Porsche wants to make money with fewer cars, and 1,900 jobs will go

Porsche wants to make money with fewer cars, and 1,900 jobs will go

CEO Michael Leiters is pushing to finalise a second cost-cutting package before the July factory break, as tariffs and a weak China bite into profits.

Written by Beau Ackx

21/06/2026

Even Porsche, the industry's profit machine, is feeling the squeeze

Porsche is tightening its belt again. CEO Michael Leiters wants to lock in a second cost-cutting package before the factory holidays in July, a plan that involves cutting 1,900 jobs and deliberately building fewer cars. His blunt summary of the new reality: "Porsche has to make money with fewer cars."

Porsche wants to make money with fewer cars, and 1,900 jobs will go

What the package involves

Leiters told the Frankfurter Allgemeine Sonntagszeitung that he expects a swift conclusion to negotiations and wants a deal with employees before the July break, stressing that Porsche staff "need clarity." The package will cut 1,900 jobs over the coming years. That follows the 2,000 temporary workers Porsche already let go last year, meaning the workforce reductions are now substantial. Production will be set below the roughly 280,000 cars the company sold previously, a deliberate move to align supply with softer demand.

Why Porsche is under pressure

The squeeze comes from several directions at once. Profits eroded in the first quarter of 2026, hit by tariffs and broader geopolitical turmoil, while demand has softened in key markets, China in particular. Porsche has leaned heavily on the Chinese market for years, so weakness there hurts. Add gaps in the model lineup during a period of transition, and the case for restructuring becomes clear.

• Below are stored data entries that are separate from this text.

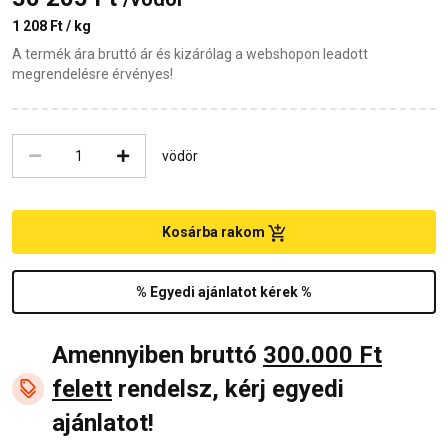
1 208 Ft / kg
A termék ára bruttó ár és kizárólag a webshopon leadott
megrendelésre érvényes!
vödör
Kosárba rakom
% Egyedi ajánlatot kérek %
Amennyiben bruttó
300.000 Ft
felett
rendelsz, kérj egyedi
ajánlatot!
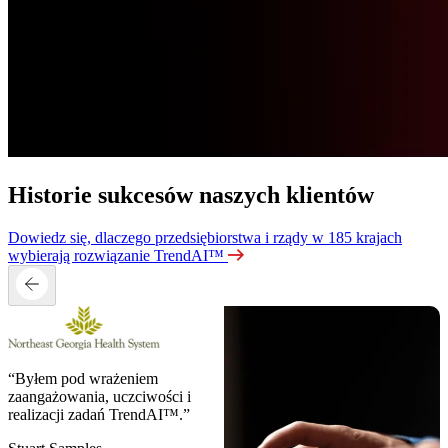
Historie sukcesów naszych klientów
Dowiedz się, dlaczego przedsiębiorstwa i rządy w 185 krajach
wybierają rozwiązanie TrendAI™
“Byłem pod wrażeniem
zaangażowania, uczciwości i
realizacji zadań TrendAI™.”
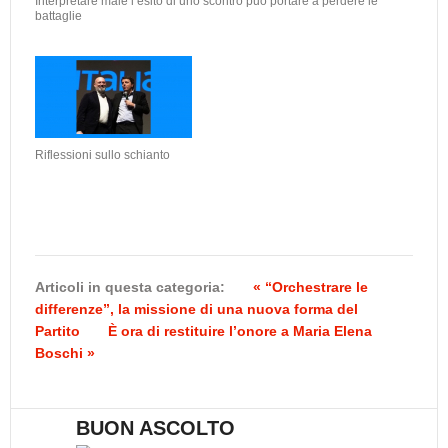
Interpretare male l’esito di uno scontro può portare a perdere le
battaglie
Riflessioni sullo schianto
Articoli in questa categoria:
« “Orchestrare le
differenze”, la missione di una nuova forma del
Partito
È ora di restituire l’onore a Maria Elena
Boschi »
BUON ASCOLTO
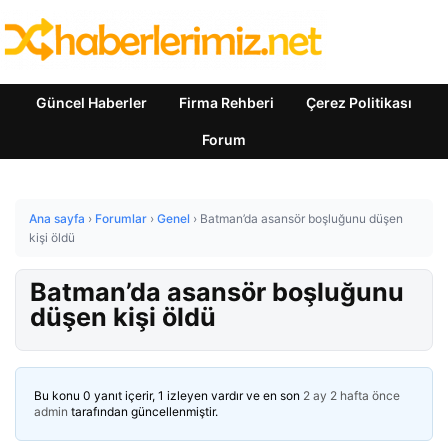
Güncel Haberler
Firma Rehberi
Çerez Politikası
Forum
Ana sayfa
›
Forumlar
›
Genel
›
Batman’da asansör boşluğunu düşen
kişi öldü
Batman’da asansör boşluğunu
düşen kişi öldü
Bu konu 0 yanıt içerir, 1 izleyen vardır ve en son
2 ay 2 hafta önce
admin
tarafından güncellenmiştir.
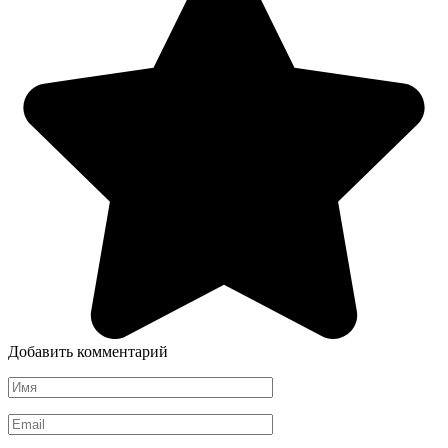
Добавить комментарий
Имя
*
Email
*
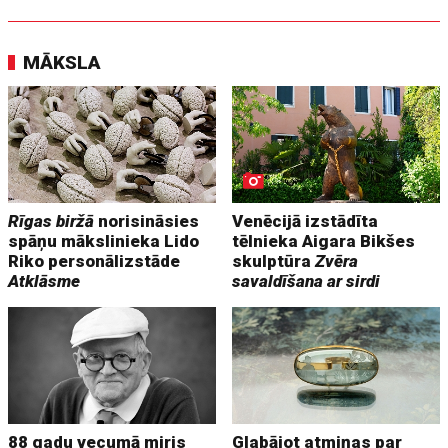
MĀKSLA
Rīgas biržā
norisināsies
Venēcijā izstādīta
spāņu mākslinieka Lido
tēlnieka Aigara Bikšes
Riko personālizstāde
skulptūra
Zvēra
Atklāsme
savaldīšana ar sirdi
88 gadu vecumā miris
Glabājot atmiņas par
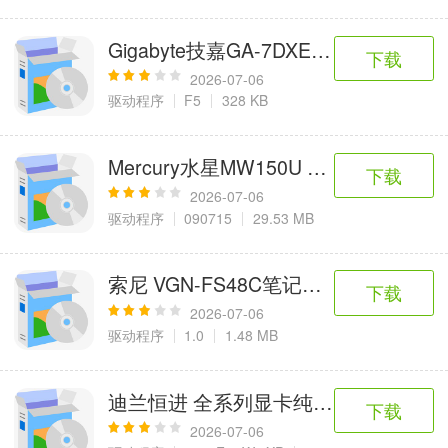
Gigabyte技嘉GA-7DXE主板BIOS
下载
2026-07-06
驱动程序
F5
328 KB
Mercury水星MW150U 2.0无线网卡
下载
2026-07-06
驱动程序
090715
29.53 MB
索尼 VGN-FS48C笔记本触摸板驱动
下载
2026-07-06
驱动程序
1.0
1.48 MB
迪兰恒进 全系列显卡纯驱动+中文控制
下载
2026-07-06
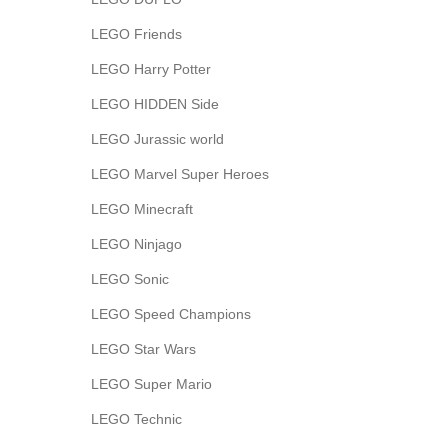
LEGO Friends
LEGO Harry Potter
LEGO HIDDEN Side
LEGO Jurassic world
LEGO Marvel Super Heroes
LEGO Minecraft
LEGO Ninjago
LEGO Sonic
LEGO Speed Champions
LEGO Star Wars
LEGO Super Mario
LEGO Technic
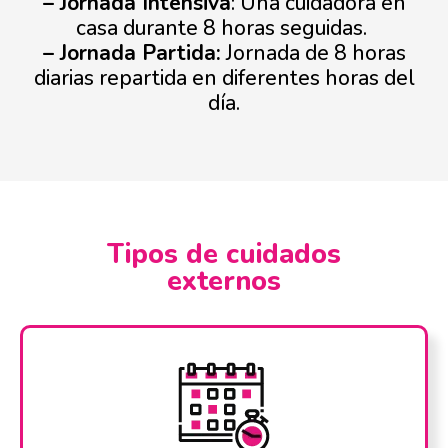
– Jornada Intensiva
: Una cuidadora en
casa durante 8 horas seguidas.
– Jornada Partida:
Jornada de 8 horas
diarias repartida en diferentes horas del
día.
Tipos de cuidados
externos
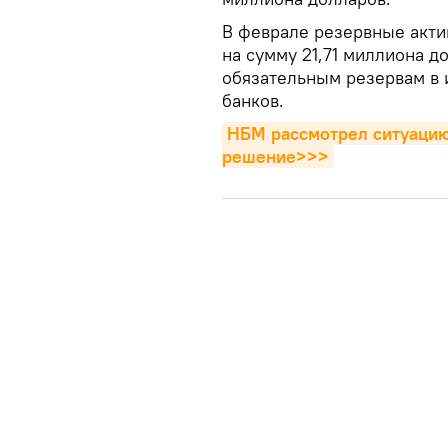
В феврале резервные акт
на сумму 21,71 миллиона д
обязательным резервам в 
банков.
НБМ рассмотрел ситуацию 
решение>>>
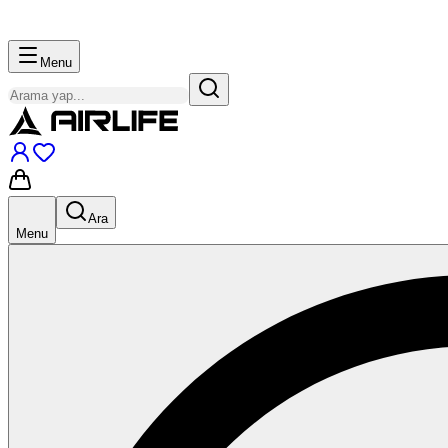
Menu
Ara
Menu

Closer ties with Audi, and the 718 survives

Part of the savings will come from deeper cooperation with sister brand Audi, sharing development and platform costs to reduce duplication within the Volkswagen Group. There is good news among the cuts, too: the entry-level 718 series will continue despite the restructuring, so the smallest, most accessible Porsche sports car is not a casualty of the belt-tightening.

AutoNext Take

There is a pattern emerging across the luxury end of the industry: build fewer cars, protect the margin. The crucial difference is that Aston Martin is choosing scarcity as a strategy, while Porsche is being forced into it by tariffs and a cooling China. That is a more worrying place to be, because cutting 1,900 jobs is a defensive move, not a confident one. The reassuring detail is that the 718 survives, which signals Porsche still understands that its accessible sports cars are part of what makes the brand special. Make money with fewer cars by all means, just not by quietly becoming a smaller, blander company in the process.